Dataset records
· · · ·

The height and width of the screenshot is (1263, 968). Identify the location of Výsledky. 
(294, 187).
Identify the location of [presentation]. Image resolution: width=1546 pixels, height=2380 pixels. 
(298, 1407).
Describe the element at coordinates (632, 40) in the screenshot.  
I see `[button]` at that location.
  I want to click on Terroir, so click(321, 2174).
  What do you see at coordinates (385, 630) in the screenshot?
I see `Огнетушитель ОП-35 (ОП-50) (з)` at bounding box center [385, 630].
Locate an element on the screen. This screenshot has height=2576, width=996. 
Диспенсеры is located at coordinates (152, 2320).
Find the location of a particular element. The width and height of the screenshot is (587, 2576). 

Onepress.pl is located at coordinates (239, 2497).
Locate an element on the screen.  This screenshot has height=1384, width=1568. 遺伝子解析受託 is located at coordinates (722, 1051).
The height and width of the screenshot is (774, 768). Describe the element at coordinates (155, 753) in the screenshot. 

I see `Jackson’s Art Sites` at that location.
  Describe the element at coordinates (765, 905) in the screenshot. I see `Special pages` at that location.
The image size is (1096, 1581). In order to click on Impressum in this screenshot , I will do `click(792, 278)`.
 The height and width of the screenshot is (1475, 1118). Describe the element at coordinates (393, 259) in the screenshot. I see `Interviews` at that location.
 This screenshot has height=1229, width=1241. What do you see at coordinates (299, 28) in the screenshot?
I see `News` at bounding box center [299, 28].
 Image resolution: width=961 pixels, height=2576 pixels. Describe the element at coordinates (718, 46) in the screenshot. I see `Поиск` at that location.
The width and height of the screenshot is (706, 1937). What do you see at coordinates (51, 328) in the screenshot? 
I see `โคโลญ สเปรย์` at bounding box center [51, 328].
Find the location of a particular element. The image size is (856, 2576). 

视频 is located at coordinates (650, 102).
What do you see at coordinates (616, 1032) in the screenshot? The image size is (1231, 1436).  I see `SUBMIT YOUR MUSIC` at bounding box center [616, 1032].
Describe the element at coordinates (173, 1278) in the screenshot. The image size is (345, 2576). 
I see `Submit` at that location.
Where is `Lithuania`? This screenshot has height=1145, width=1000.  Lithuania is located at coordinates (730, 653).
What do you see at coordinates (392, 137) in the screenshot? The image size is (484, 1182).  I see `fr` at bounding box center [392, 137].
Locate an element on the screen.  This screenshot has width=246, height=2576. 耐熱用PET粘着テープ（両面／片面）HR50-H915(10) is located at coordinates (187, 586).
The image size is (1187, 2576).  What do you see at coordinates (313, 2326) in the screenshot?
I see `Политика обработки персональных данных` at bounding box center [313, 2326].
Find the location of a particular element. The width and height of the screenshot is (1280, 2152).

· · · ·

▶ Problem to work on
Would you please write the entries out again in full, exactly as given?

▶ Solution for this task
The height and width of the screenshot is (1263, 968). Identify the location of Výsledky. 
(294, 187).
Identify the location of [presentation]. Image resolution: width=1546 pixels, height=2380 pixels. 
(298, 1407).
Describe the element at coordinates (632, 40) in the screenshot.  
I see `[button]` at that location.
  I want to click on Terroir, so click(321, 2174).
  What do you see at coordinates (385, 630) in the screenshot?
I see `Огнетушитель ОП-35 (ОП-50) (з)` at bounding box center [385, 630].
Locate an element on the screen. This screenshot has height=2576, width=996. 
Диспенсеры is located at coordinates (152, 2320).
Find the location of a particular element. The width and height of the screenshot is (587, 2576). 

Onepress.pl is located at coordinates (239, 2497).
Locate an element on the screen.  This screenshot has height=1384, width=1568. 遺伝子解析受託 is located at coordinates (722, 1051).
The height and width of the screenshot is (774, 768). Describe the element at coordinates (155, 753) in the screenshot. 

I see `Jackson’s Art Sites` at that location.
  Describe the element at coordinates (765, 905) in the screenshot. I see `Special pages` at that location.
The image size is (1096, 1581). In order to click on Impressum in this screenshot , I will do `click(792, 278)`.
 The height and width of the screenshot is (1475, 1118). Describe the element at coordinates (393, 259) in the screenshot. I see `Interviews` at that location.
 This screenshot has height=1229, width=1241. What do you see at coordinates (299, 28) in the screenshot?
I see `News` at bounding box center [299, 28].
 Image resolution: width=961 pixels, height=2576 pixels. Describe the element at coordinates (718, 46) in the screenshot. I see `Поиск` at that location.
The width and height of the screenshot is (706, 1937). What do you see at coordinates (51, 328) in the screenshot? 
I see `โคโลญ สเปรย์` at bounding box center [51, 328].
Find the location of a particular element. The image size is (856, 2576). 

视频 is located at coordinates (650, 102).
What do you see at coordinates (616, 1032) in the screenshot? The image size is (1231, 1436).  I see `SUBMIT YOUR MUSIC` at bounding box center [616, 1032].
Describe the element at coordinates (173, 1278) in the screenshot. The image size is (345, 2576). 
I see `Submit` at that location.
Where is `Lithuania`? This screenshot has height=1145, width=1000.  Lithuania is located at coordinates (730, 653).
What do you see at coordinates (392, 137) in the screenshot? The image size is (484, 1182).  I see `fr` at bounding box center [392, 137].
Locate an element on the screen.  This screenshot has width=246, height=2576. 耐熱用PET粘着テープ（両面／片面）HR50-H915(10) is located at coordinates (187, 586).
The image size is (1187, 2576).  What do you see at coordinates (313, 2326) in the screenshot?
I see `Политика обработки персональных данных` at bounding box center [313, 2326].
Find the location of a particular element. The width and height of the screenshot is (1280, 2152).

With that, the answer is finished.